Um erro comum cometido por professores é reduzir o trabalho em torno das questões raciais ao sofrimento. Segundo Sheila Perina, pedagoga, doutoranda em Educação e cofundadora do Coletivo Luderê Afro Lúdico, em muitos casos as crianças negras são reduzidas a crianças que sofrem racismo. “Os efeitos psicossociais do racismo, de fato, existem, mas as crianças negras são muito mais do que isso. A preocupação das escolas em tematizar o assunto é legítima, mas não podemos fazer essa redução quando há uma série de contribuições culturais e intelectuais das pessoas negras no Brasil e no mundo”, comenta. Ou seja, o olhar dos professores nunca deve ser de compadecimento, mas de valorização de toda a potencialidade que as crianças negras, assim como as outras, apresentam.

2. Reforce exemplos positivos

Nem todos os materiais são uma boa escolha quando o objetivo é investir na representatividade negra. Por exemplo, além de escolher um livro com personagens negros é necessário analisar em quais condições eles são retratados. O professor deve procurar por exemplos em que as pessoas negras sejam protagonistas e apareçam em contextos positivos. “Tenho uma aluna negra que não dizia o que queria ser quando crescer, mas depois que estudamos sobre a covid começou a dizer que quer ser uma cientista porque viu que uma das pesquisadoras que mapeou o genoma do vírus é negra também”, conta Tathiana Gonçalves, professora na EMEI Nelson Mandela.
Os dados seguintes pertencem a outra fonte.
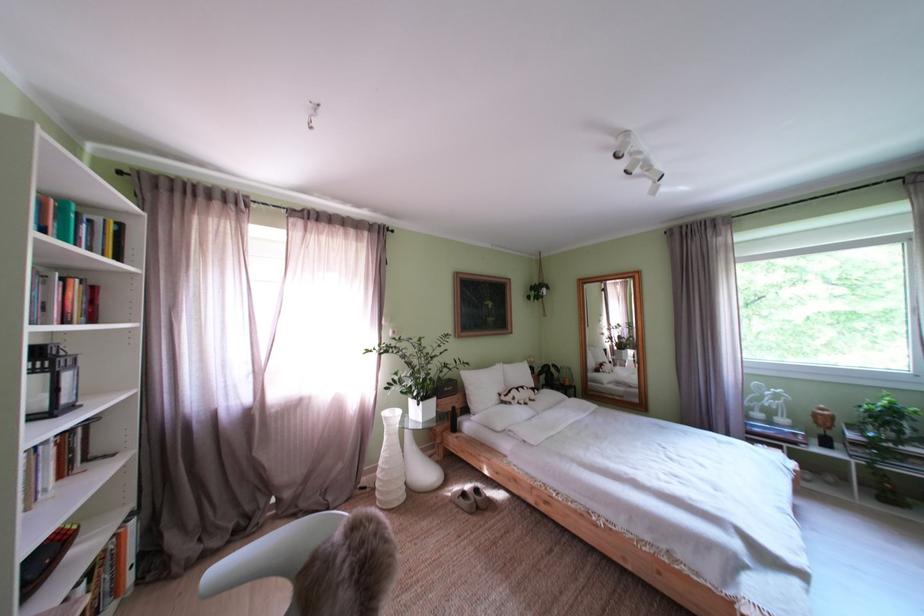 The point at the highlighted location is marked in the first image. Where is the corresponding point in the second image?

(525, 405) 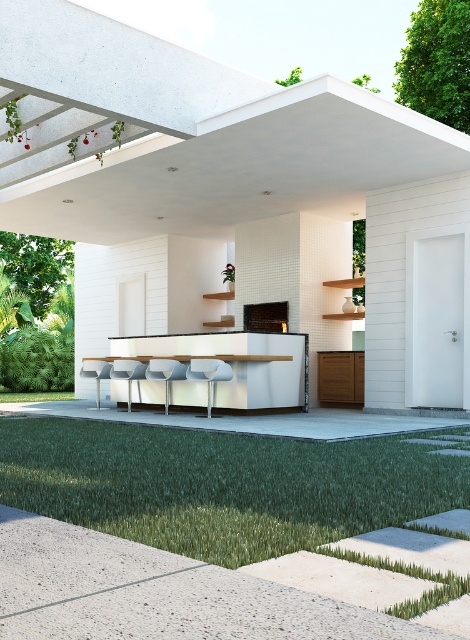 Which of these two, white concrete pergola at upper center or green grass at lower center, stands taller?

white concrete pergola at upper center is taller.

The height and width of the screenshot is (640, 470). I want to click on white concrete pergola at upper center, so click(x=239, y=188).

You are a GUI agent. You are given a task and a screenshot of the screen. Output one action in this format:
    pyautogui.click(x=<x>, y=<y>)
    Task: Click on the white concrete pergola at upper center
    Image resolution: width=470 pixels, height=640 pixels.
    Given the screenshot: What is the action you would take?
    pyautogui.click(x=239, y=188)

I want to click on white concrete pergola at upper center, so click(239, 188). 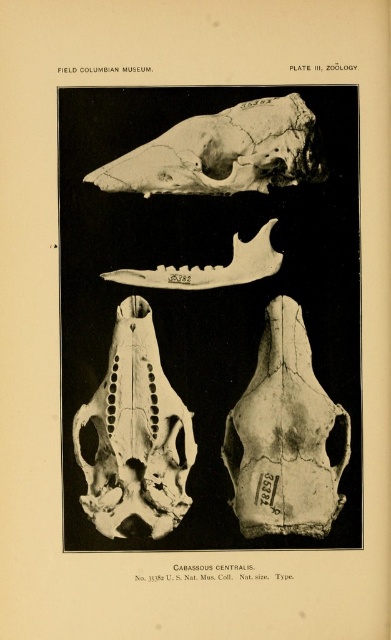 You are an anthropologist examining the skeletal remains in the image. You notice a point marked at coordinates (222, 152). Which bone does this point belong to?

The point marked at coordinates (222, 152) is on the white bone skull at upper center. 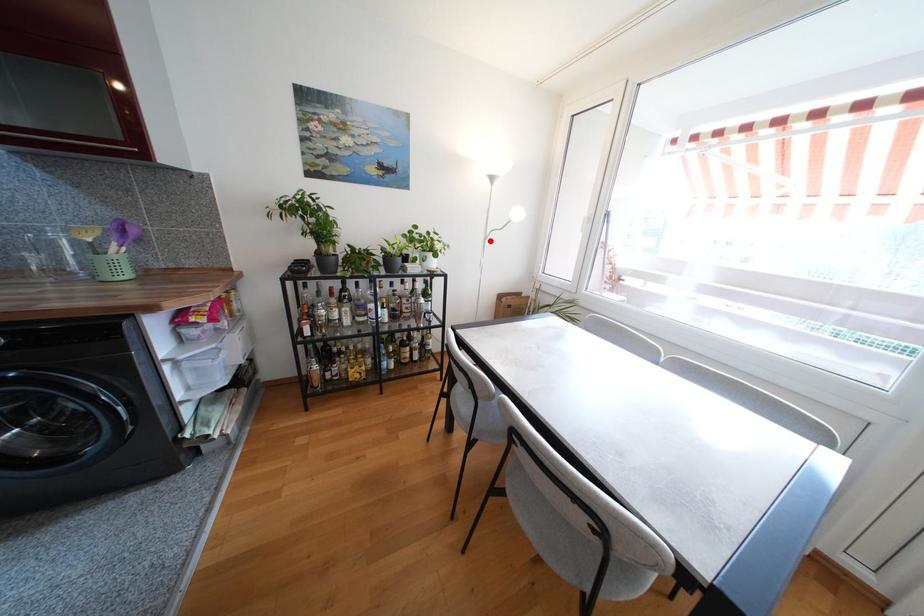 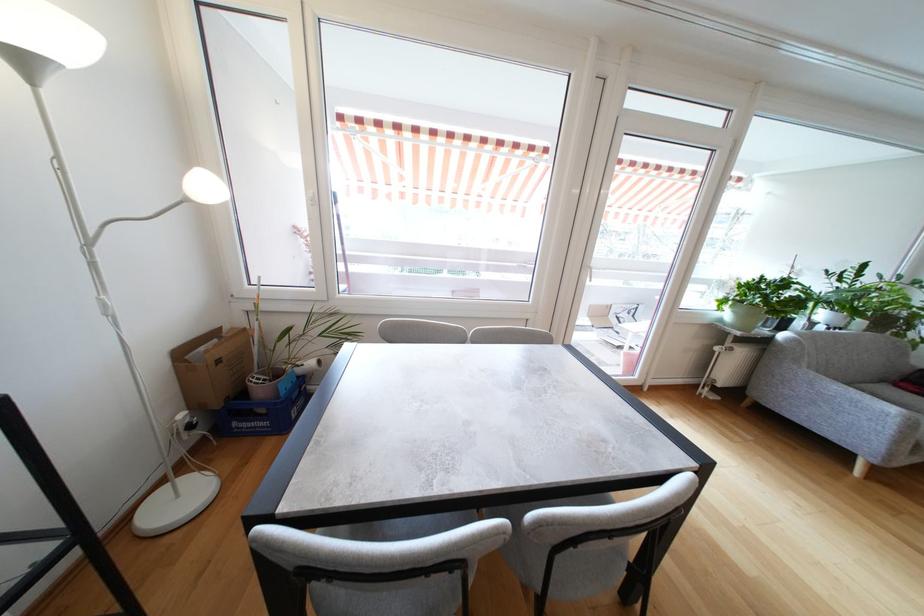 Where in the second image is the point corresponding to the highlighted location from the first image?

(93, 246) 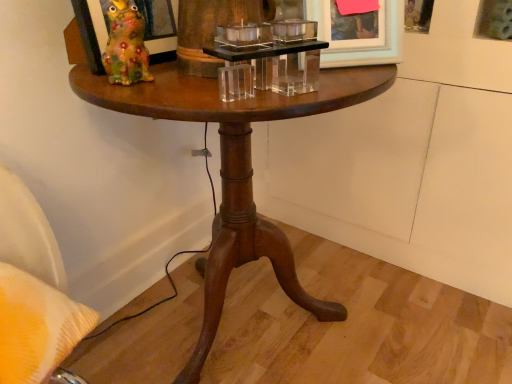 Question: Is matte white picture frame at upper right, which is counted as the second picture frame, starting from the left, positioned far away from clear acrylic candle holder at center?

Choices:
 (A) no
 (B) yes

Answer: (A)

Question: Can you confirm if matte white picture frame at upper right, the 2th picture frame in the right-to-left sequence, is bigger than clear acrylic candle holder at center?

Choices:
 (A) no
 (B) yes

Answer: (B)

Question: Is matte white picture frame at upper right, which is counted as the second picture frame, starting from the left, to the right of clear acrylic candle holder at center from the viewer's perspective?

Choices:
 (A) yes
 (B) no

Answer: (A)

Question: Does matte white picture frame at upper right, the 2th picture frame in the right-to-left sequence, lie in front of clear acrylic candle holder at center?

Choices:
 (A) no
 (B) yes

Answer: (A)

Question: Considering the relative sizes of matte white picture frame at upper right, which is counted as the second picture frame, starting from the left, and clear acrylic candle holder at center in the image provided, is matte white picture frame at upper right, which is counted as the second picture frame, starting from the left, smaller than clear acrylic candle holder at center?

Choices:
 (A) yes
 (B) no

Answer: (B)

Question: Is the surface of matte white picture frame at upper right, the 2th picture frame in the right-to-left sequence, in direct contact with clear acrylic candle holder at center?

Choices:
 (A) yes
 (B) no

Answer: (A)

Question: Considering the relative positions of matte ceramic frog at upper left, which is the 1th picture frame in left-to-right order, and clear acrylic candle holder at center in the image provided, is matte ceramic frog at upper left, which is the 1th picture frame in left-to-right order, to the right of clear acrylic candle holder at center from the viewer's perspective?

Choices:
 (A) no
 (B) yes

Answer: (A)

Question: Would you say matte ceramic frog at upper left, the third picture frame when ordered from right to left, contains clear acrylic candle holder at center?

Choices:
 (A) yes
 (B) no

Answer: (B)

Question: From a real-world perspective, is matte ceramic frog at upper left, the third picture frame when ordered from right to left, positioned under clear acrylic candle holder at center based on gravity?

Choices:
 (A) yes
 (B) no

Answer: (B)

Question: Is matte ceramic frog at upper left, which is the 1th picture frame in left-to-right order, oriented towards clear acrylic candle holder at center?

Choices:
 (A) no
 (B) yes

Answer: (B)

Question: From a real-world perspective, is matte ceramic frog at upper left, which is the 1th picture frame in left-to-right order, positioned over clear acrylic candle holder at center based on gravity?

Choices:
 (A) no
 (B) yes

Answer: (B)

Question: Can you confirm if matte ceramic frog at upper left, the third picture frame when ordered from right to left, is wider than clear acrylic candle holder at center?

Choices:
 (A) no
 (B) yes

Answer: (A)

Question: Would you say wooden picture frame at upper right, the first picture frame when ordered from right to left, is a long distance from matte ceramic frog at upper left, the third picture frame when ordered from right to left?

Choices:
 (A) no
 (B) yes

Answer: (A) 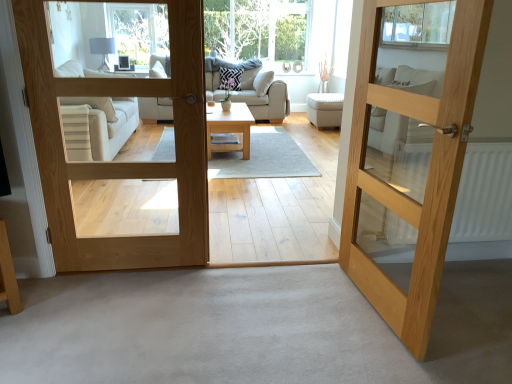 What do you see at coordinates (409, 152) in the screenshot? This screenshot has height=384, width=512. I see `natural wood door at center, which is the 2th door in left-to-right order` at bounding box center [409, 152].

The width and height of the screenshot is (512, 384). Describe the element at coordinates (484, 194) in the screenshot. I see `white textured radiator at right` at that location.

Identify the location of clear glass window at upper center. The image size is (512, 384). (258, 29).

Is beige fabric studio couch at center far away from natural wood door at center, marked as the second door in a right-to-left arrangement?

Yes, beige fabric studio couch at center and natural wood door at center, marked as the second door in a right-to-left arrangement, are located far from each other.

This screenshot has height=384, width=512. Identify the location of the 1st door below the beige fabric studio couch at center (from the image's perspective). (121, 162).

From the image's perspective, is beige fabric studio couch at center on natural wood door at center, marked as the 1th door in a left-to-right arrangement?

Indeed, from the image's perspective, beige fabric studio couch at center is shown above natural wood door at center, marked as the 1th door in a left-to-right arrangement.

Would you say natural wood door at center, marked as the second door in a right-to-left arrangement, is part of beige fabric studio couch at center's contents?

No, beige fabric studio couch at center does not contain natural wood door at center, marked as the second door in a right-to-left arrangement.

Is point (41, 126) closer to viewer compared to point (225, 132)?

Yes, it is.

Which object is more forward, natural wood door at center, marked as the second door in a right-to-left arrangement, or light wood coffee table at center?

natural wood door at center, marked as the second door in a right-to-left arrangement, is closer to the camera.

Does natural wood door at center, marked as the second door in a right-to-left arrangement, have a lesser height compared to light wood coffee table at center?

No, natural wood door at center, marked as the second door in a right-to-left arrangement, is not shorter than light wood coffee table at center.

Is natural wood door at center, which is the 2th door in left-to-right order, bigger than clear glass window at upper center?

No.

Is natural wood door at center, the first door viewed from the right, situated inside clear glass window at upper center or outside?

The correct answer is: outside.

The width and height of the screenshot is (512, 384). In order to click on door that is the 1st one below the clear glass window at upper center (from a real-world perspective) in this screenshot , I will do `click(409, 152)`.

Looking at this image, is there a large distance between beige fabric studio couch at center and clear glass window at upper center?

No, beige fabric studio couch at center is not far away from clear glass window at upper center.

From a real-world perspective, is beige fabric studio couch at center physically below clear glass window at upper center?

Indeed, from a real-world perspective, beige fabric studio couch at center is positioned beneath clear glass window at upper center.

Does beige fabric studio couch at center have a larger size compared to clear glass window at upper center?

Indeed, beige fabric studio couch at center has a larger size compared to clear glass window at upper center.

Which object is further away from the camera, beige fabric studio couch at center or clear glass window at upper center?

clear glass window at upper center is further away from the camera.

There is a beige fabric studio couch at center. Find the location of `the 2nd door below it (from the image's perspective)`. the 2nd door below it (from the image's perspective) is located at coordinates (409, 152).

Is beige fabric studio couch at center facing towards natural wood door at center, which is the 2th door in left-to-right order?

Yes, beige fabric studio couch at center is aimed at natural wood door at center, which is the 2th door in left-to-right order.

Are beige fabric studio couch at center and natural wood door at center, the first door viewed from the right, making contact?

No, beige fabric studio couch at center is not with natural wood door at center, the first door viewed from the right.

From a real-world perspective, is beige fabric studio couch at center on top of natural wood door at center, which is the 2th door in left-to-right order?

No.

Which object is further away from the camera, clear glass window at upper center or white fabric ottoman at center?

clear glass window at upper center is further from the camera.

From a real-world perspective, is clear glass window at upper center on white fabric ottoman at center?

Indeed, from a real-world perspective, clear glass window at upper center stands above white fabric ottoman at center.

Is clear glass window at upper center looking in the opposite direction of white fabric ottoman at center?

No.

Which is behind, point (292, 12) or point (308, 98)?

The point (308, 98) is behind.

Is clear glass window at upper center to the left or to the right of light wood coffee table at center in the image?

From the image, it's evident that clear glass window at upper center is to the left of light wood coffee table at center.

Can we say clear glass window at upper center lies outside light wood coffee table at center?

Indeed, clear glass window at upper center is completely outside light wood coffee table at center.

From a real-world perspective, is clear glass window at upper center physically above light wood coffee table at center?

Yes.

Who is shorter, clear glass window at upper center or light wood coffee table at center?

light wood coffee table at center is shorter.

Locate an element on the screen. This screenshot has height=384, width=512. the 1st door to the right of the beige fabric studio couch at center, counting from the anchor's position is located at coordinates (121, 162).

Find the location of a particular element. The width and height of the screenshot is (512, 384). table behind the natural wood door at center, marked as the 1th door in a left-to-right arrangement is located at coordinates (230, 128).

Based on their spatial positions, is clear glass window at upper center or beige fabric studio couch at center closer to natural wood door at center, marked as the 1th door in a left-to-right arrangement?

The object closer to natural wood door at center, marked as the 1th door in a left-to-right arrangement, is beige fabric studio couch at center.

From the image, which object appears to be farther from white textured radiator at right, clear glass window at upper center or natural wood door at center, marked as the second door in a right-to-left arrangement?

Among the two, clear glass window at upper center is located further to white textured radiator at right.

Looking at the image, which one is located closer to white textured radiator at right, beige fabric studio couch at center or natural wood door at center, which is the 2th door in left-to-right order?

natural wood door at center, which is the 2th door in left-to-right order, is closer to white textured radiator at right.

In the scene shown: From the image, which object appears to be nearer to natural wood door at center, marked as the 1th door in a left-to-right arrangement, white fabric ottoman at center or light wood coffee table at center?

light wood coffee table at center is positioned closer to the anchor natural wood door at center, marked as the 1th door in a left-to-right arrangement.

Estimate the real-world distances between objects in this image. Which object is closer to white textured radiator at right, natural wood door at center, which is the 2th door in left-to-right order, or natural wood door at center, marked as the second door in a right-to-left arrangement?

natural wood door at center, which is the 2th door in left-to-right order.

From the image, which object appears to be nearer to clear glass window at upper center, light wood coffee table at center or white fabric ottoman at center?

white fabric ottoman at center is positioned closer to the anchor clear glass window at upper center.

Estimate the real-world distances between objects in this image. Which object is closer to beige fabric studio couch at center, natural wood door at center, the first door viewed from the right, or light wood coffee table at center?

light wood coffee table at center.

Considering their positions, is light wood coffee table at center positioned closer to clear glass window at upper center than white textured radiator at right?

Among the two, light wood coffee table at center is located nearer to clear glass window at upper center.

At what (x,y) coordinates should I click in order to perform the action: click on table between natural wood door at center, marked as the second door in a right-to-left arrangement, and beige fabric studio couch at center from front to back. Please return your answer as a coordinate pair (x, y). This screenshot has height=384, width=512. Looking at the image, I should click on (230, 128).

What are the coordinates of `radiator between natural wood door at center, marked as the second door in a right-to-left arrangement, and beige fabric studio couch at center in the front-back direction` in the screenshot? It's located at (484, 194).

In order to click on studio couch between white textured radiator at right and clear glass window at upper center from front to back in this screenshot , I will do `click(264, 96)`.

This screenshot has width=512, height=384. Find the location of `radiator positioned between natural wood door at center, which is the 2th door in left-to-right order, and clear glass window at upper center from near to far`. radiator positioned between natural wood door at center, which is the 2th door in left-to-right order, and clear glass window at upper center from near to far is located at coordinates (484, 194).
3. Inclua todas as crianças

Apresentar livros, desenhos, brinquedos e brincadeiras que tragam personagens e o repertório cultural negro é essencial em todas as turmas, mesmo naquelas em que o número de crianças negras é pequeno ou inexistente. Todas as crianças precisam se ver representadas nos materiais que o professor propõe, mas também, precisam entender que na sociedade existem diferenças entre as pessoas. O contato com obras que representem a diversidade humana deve ser incentivado em casa e na escola para que a convivência, o respeito e a valorização das diferenças sejam cotidianos para as crianças.

4. Trabalhe coletivamente

As questões étnico-raciais não devem ser uma preocupação apenas dos professores negros. Todos os funcionários da escola, inclusive os que não trabalham dentro das salas de referência, precisam se sentir responsáveis por isso. A educação antirracista não deve ser vista como um recorte temático, mas como um dos eixos estruturantes do projeto político-pedagógico. Por falta de formação pessoal e profissional, muitos educadores se sentem e, de fato, estão despreparados para lidar com o assunto, mas isso não pode ser motivo para abandonar essa necessidade. É possível pedir ajuda para os colegas e para a gestão, que deve organizar formações sobre o tema.  

5. Ensine com e para a comunidade

A representatividade está diretamente ligada à ancestralidade, por isso é interessante propor projetos por meio dos quais as crianças entrem em contato com a sua história pessoal, de sua família e com as narrativas conhecidas e contadas por elas. O professor pode também propor momentos em que familiares das crianças visitem a escola para contar algumas dessas histórias, e assim a criança verá um membro de sua família sendo valorizado pela instituição e pelos colegas. Portanto, toda a turma entrará em contato com uma história diferente daquela ouvida em casa. 

Por outro lado, caso os responsáveis questionem o fato do professor abordar questões étnico-raciais, é preciso abrir a escola não só para a escuta, mas também para a formação da comunidade. “O professor tem de ter respaldo da gestão para abordar assuntos em sala de aula. A escola também precisa estar disposta a explicar algumas questões sociais para as famílias, que podem ter diversos preconceitos”, comenta Glicia Lins.